Might Supplementary Domesticated Currencies Reduce Financial System Risks?
Thursday, 2 July 2015: 8:30 AM-10:00 AM
CLM.2.06 (Clement House)
The research question is to investigate if supplementary domesticated (tethered) currencies might reduce financial system risks and provide a superior fallback position to Bitcoin in a crisis? To investigate the question, a hypothetical $Z supplementary cost carrying currency is considered whose value is tethered to the retail value of kilo-watt-hours generated from renewable energy. Gesell (1916) proposed cost carrying money that was supported by Fisher (1933), Keynes (1936), Suhr (1989), Buiter (2009) and Menner (2011). Private issues of self-financing self-liquidating cost carrying “Stamp Scrip” money competed successfully with official gold backed currencies during the Great Depression in Europe and the US. The emergence of private cost carrying currencies in Germany since 2003 tethered to the Euro provides evidence of its viability and acceptance. The paper concludes that pegged side chain crypto currency technology provides a basis for for nation states and/or their bioregions to unilaterally establish sovereignty over their financial system to minimize crisis contagion by introducing Tethered, Tagged and Terminating (“3T”) currencies that are better fit for purpose than official digital money.
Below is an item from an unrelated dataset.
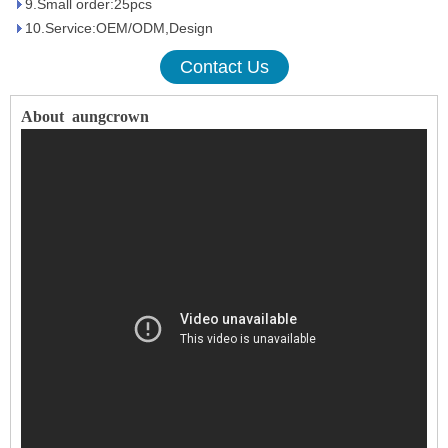
9.Small order:25pcs
10.Service:OEM/ODM,Design
Contact Us
About
aungcrown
The short-term incentive to facilitate and encourage monetary experiments towards this goal is provided by: (i) the pressing need to establish a more attractive alternative than Bitcoin in the event of another financial crisis, (ii) raise tax revenues by identifying profits shifting and money laundering from tagging transactions and (iii) tracing illegal or terrorist transactions. Because Bitcoin does not meet any of the 3T conditions its tax status should be that of a commodity not a currency.